High Times, April 1984, "Highwitness News," pp. 19 & 27
Fed Dope Bureau Censors Drug Info
NIDA Director Purges Objective Materials As 'Outdated'
[photo caption:] NIDA director Dr. William Pollin
WASHINGTON, D.C. - "Can Drug Abuse Be Prevented In The Black Community?" "Drug Abuse Prevention for Older Americans." "Why Evaluate Drug Education?" "Neonatal Narcotic Dependence." "Diagnosis and Treatment of Adverse Reactions to Sedative-Hypnotics."
These are just a few of the resolutely uninteresting government documents which Dr. William Pollin, administrator of the National Institute on Drug Abuse, managed to render instantly fascinating last autumn - by the simple expedient of banning them forever from circulation, and urging that they be "purged" so thoroughly from libraries that no one henceforward would know they had ever existed.

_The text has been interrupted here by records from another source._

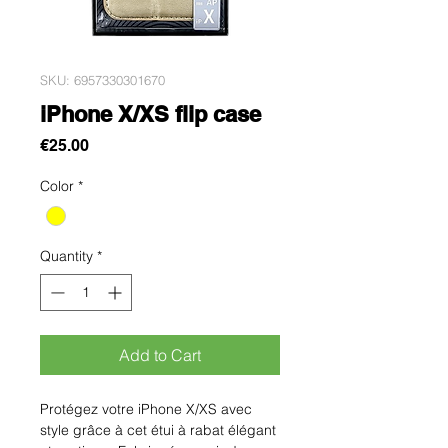
SKU: 6957330301670
iPhone X/XS flip case
Price
€25.00
Color
*
Quantity
*
Add to Cart
Protégez votre iPhone X/XS avec 
style grâce à cet étui à rabat élégant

"I strongly suggest that you purge your collection of these old materials," Dr. Pollin admonished librarians all over the country last year, in a circular letter that went out from NIDA headquarters in Rockville, Maryland. "These old materials" comprised 62 titles published by NIDA over just the last 12 years; half of them were, in fact, published within the last five years. All were officially classed as "Outdated or Scientifically Inaccurate," and librarians were openly summoned to expunge them from their card catalogs.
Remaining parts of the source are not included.